It seems there are quite a few questions and answers related to the speed of nested for loops - I think I looked at every single one of them! But unfortunately I am still not exactly sure why my code is slow. I'm hoping I can get some guidance from you fine people.
I download a csv file daily that has ~116,000 entries. Items are added and taken away from it at inconsistent points in the file, so every day I want to see what was added and what was taken away.
Getting the entries from csv to a list takes no time at all, for both the old and new list, but I encounter a big speed decrease in the next part of the code, although at the end, it does what I want and spits out the difference - items added and items removed.

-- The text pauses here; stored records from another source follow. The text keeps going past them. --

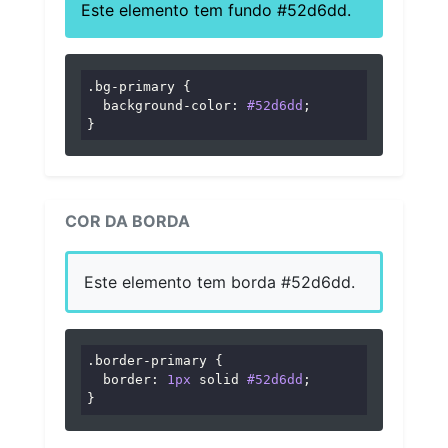
Este elemento tem fundo #52d6dd.
.bg-primary
 {

background-color
: 
#52d6dd
;

}
COR DA BORDA
Este elemento tem borda #52d6dd.
.border-primary
 {

border
: 
1px
 solid 
#52d6dd
;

Each of the 116,000 items in the list is a dictionary like so:
old or new = [{'Date Stamped': '', 'Name': '', 'Registration Number': '', 'Type': '', "Form Name': '', 'URL': "}]
when I get to this point:
added = [i for i in new if not i in old]
removed = [i for i in old if not i in new]

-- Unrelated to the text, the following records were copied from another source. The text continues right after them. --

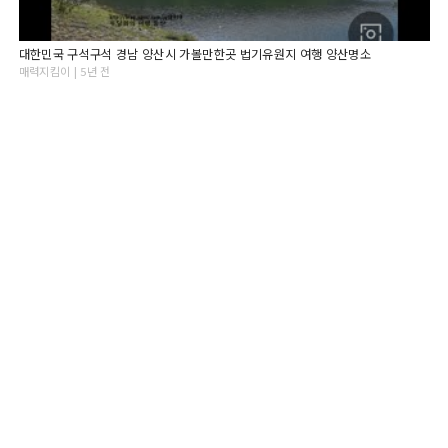
대한민국 구석구석 경남 양산시 가볼만한곳 법기유원지 여행 양산명소
매력지킴이 | 5년 전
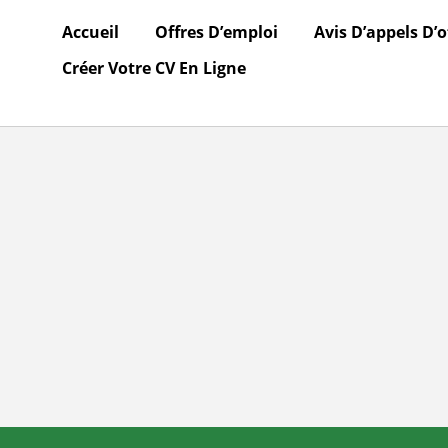
Accueil
Offres D’emploi
Avis D’appels D’o
Créer Votre CV En Ligne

It takes 25 minutes to finish! I feel like this is a long time, but also I may not be understanding exactly what I'm doing.
Each list (old and new) has ~116000 items in it. Is that because i has to iterate through ~116,000 items 4 times?
It does what I want, in the end, but it seems awfully slow for what it's doing; that said, this is really the first time I've worked with a data set with this many items, so maybe it's par for course.
Is this slow because it is a nested for loop? Is it slow because of the size? I am definitely an amateur and really appreciate everyone's help. Thanks so much.